A difference in the drop in pH of 0.7 due to CO2, is around 10 to the .7 power, or about a factor of 5, if I understand the math correctly. Assuming the acclimated water had 3 ppm, you might have about 15 ppm of CO2 in the tank before the CO2 even comes on.


----------



## pepedopolous (5 Feb 2015)

Hi Tug,

Thanks for your help, good food for thought. Unfortunately, I nearly gassed all my livestock today thanks to an 'end-of-tank dump'. I've never had this before but it's a new regulator so I need to see what the supplier says about this.

P


----------



## Dan-CR4 (5 Feb 2015)

pepedopolous said:


> I've never had this before but it's a new regulator


What Regulator was you using, have you a link?


----------



## pepedopolous (6 Feb 2015)

I'm sure I read here that it EOTD shouldn't happen with quality single stage regulators.

My old Lunapets regulator never had an EOTD. This company is now defunct but I bought this one instead: -
http://www.us-aquaristikshop.com/co...abschaltung-inline-mit-rueckschlagventil.html

The regulator (manufactured by Hiwi http://www.biertrinken.info/produkt-0109.9drossel.html), is also sold by several German companies such as UKAPS-sponsors Aquasabi, and is also re-branded by Sera 

(https://www.sera.de/en/products/in_.../product/sera-flore-co2-pressure-reducer.html) 

and Tunze
 (http://www.tunze.com/149.html?&L=1&C=SE&user_tunzeprod_pi1[predid]=-infoxunter031)

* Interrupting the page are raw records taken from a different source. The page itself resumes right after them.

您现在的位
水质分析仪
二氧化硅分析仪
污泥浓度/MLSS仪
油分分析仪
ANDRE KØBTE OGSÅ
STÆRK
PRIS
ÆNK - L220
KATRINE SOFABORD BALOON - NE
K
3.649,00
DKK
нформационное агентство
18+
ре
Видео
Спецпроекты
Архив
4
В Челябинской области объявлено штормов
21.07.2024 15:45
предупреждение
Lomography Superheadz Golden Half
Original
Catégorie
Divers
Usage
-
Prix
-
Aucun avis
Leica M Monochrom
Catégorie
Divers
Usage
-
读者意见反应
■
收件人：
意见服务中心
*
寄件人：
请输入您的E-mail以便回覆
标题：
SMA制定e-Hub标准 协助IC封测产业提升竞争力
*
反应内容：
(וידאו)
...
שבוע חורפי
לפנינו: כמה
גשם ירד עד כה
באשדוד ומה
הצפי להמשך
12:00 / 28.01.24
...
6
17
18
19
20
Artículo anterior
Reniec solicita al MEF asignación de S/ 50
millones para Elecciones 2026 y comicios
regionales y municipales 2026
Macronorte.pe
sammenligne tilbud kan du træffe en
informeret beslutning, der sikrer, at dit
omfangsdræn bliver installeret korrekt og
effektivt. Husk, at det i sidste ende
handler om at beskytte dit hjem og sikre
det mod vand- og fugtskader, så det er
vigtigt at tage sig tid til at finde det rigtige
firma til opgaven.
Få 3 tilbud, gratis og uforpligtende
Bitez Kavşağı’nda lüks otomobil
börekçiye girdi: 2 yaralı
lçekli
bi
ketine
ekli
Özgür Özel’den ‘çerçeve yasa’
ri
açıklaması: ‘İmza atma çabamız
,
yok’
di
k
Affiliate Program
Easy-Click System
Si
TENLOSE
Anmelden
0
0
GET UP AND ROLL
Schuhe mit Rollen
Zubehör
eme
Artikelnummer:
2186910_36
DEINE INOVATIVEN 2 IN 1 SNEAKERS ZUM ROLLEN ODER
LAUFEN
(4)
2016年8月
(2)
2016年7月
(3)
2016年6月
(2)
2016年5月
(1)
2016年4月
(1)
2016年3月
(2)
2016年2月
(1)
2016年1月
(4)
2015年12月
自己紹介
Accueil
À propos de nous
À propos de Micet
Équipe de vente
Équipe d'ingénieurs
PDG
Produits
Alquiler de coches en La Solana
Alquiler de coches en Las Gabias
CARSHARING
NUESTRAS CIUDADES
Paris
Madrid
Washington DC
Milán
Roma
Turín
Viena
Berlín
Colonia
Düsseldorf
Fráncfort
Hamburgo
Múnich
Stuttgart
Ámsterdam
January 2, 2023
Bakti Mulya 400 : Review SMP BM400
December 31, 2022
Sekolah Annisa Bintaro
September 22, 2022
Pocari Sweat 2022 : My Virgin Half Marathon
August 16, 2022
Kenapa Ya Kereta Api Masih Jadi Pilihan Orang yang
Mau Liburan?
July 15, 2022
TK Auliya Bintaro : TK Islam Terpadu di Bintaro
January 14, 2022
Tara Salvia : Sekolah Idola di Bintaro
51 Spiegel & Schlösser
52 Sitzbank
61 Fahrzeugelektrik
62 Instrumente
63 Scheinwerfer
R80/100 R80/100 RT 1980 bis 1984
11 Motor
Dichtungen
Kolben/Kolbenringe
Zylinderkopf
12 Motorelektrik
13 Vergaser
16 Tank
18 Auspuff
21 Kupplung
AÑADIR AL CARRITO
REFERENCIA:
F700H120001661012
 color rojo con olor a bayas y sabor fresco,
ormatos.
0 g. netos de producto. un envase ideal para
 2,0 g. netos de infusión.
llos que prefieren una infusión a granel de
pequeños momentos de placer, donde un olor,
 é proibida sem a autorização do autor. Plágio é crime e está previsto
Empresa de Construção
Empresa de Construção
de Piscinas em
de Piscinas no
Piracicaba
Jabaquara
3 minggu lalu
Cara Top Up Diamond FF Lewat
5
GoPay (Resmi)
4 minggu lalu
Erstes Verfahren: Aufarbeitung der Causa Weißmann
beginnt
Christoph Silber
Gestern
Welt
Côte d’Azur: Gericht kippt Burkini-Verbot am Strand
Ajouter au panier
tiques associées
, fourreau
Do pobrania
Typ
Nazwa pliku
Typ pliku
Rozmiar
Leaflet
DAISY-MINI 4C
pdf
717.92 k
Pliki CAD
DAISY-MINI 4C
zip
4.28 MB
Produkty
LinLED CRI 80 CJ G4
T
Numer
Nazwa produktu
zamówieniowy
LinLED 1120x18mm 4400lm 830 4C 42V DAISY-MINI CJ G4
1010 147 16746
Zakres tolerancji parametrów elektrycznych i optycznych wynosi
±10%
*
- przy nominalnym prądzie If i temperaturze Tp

Anyway, with the help of my German-speaking girlfriend, we'll see what the supplier says about this...

P


----------



## Andy Thurston (7 Feb 2015)

Some people use cheap single stage regs and never have a problem with eotd. Eotd can happen with any single stage reg so for complete peace of mind the use of dual stage regs will prevent this happening. Just because someone says it doesn't happen doesn't mean it wont


----------



## pepedopolous (7 Feb 2015)

As far as I'm concerned EOTD = regulator not fit for purpose.

P


----------



## Andy Thurston (7 Feb 2015)

pepedopolous said:


> As far as I'm concerned EOTD = regulator not fit for purpose.
> 
> P


Me too


----------



## Christos Ioannou (23 Feb 2015)

tug said:


> I can not be 100% sure that someone else's tank is gassing off all of it's CO2 an hour or two after CO2 and lights are out. Mine does and in the morning, before the CO2 comes on I can use it to check for pH. Your water sample would suggest that your tank does not (work on that) meaning, you should use a water sample until you do. If not you may have more CO2 then you thought. This may also explain what happened to Paulo.


Hi Tug,
In water left to stnd for 2 days, taken from the tank, I get pH 7.8

In water from same tank, just before co2 is on, I get pH 7

1. Should I ve aiming for pH = 6.8 OR 6 at lights on time? 
2. Should I aim in better gas exchange when co2 is off to get my pH in tank same as that of the water left to stand?

Thanks.


----------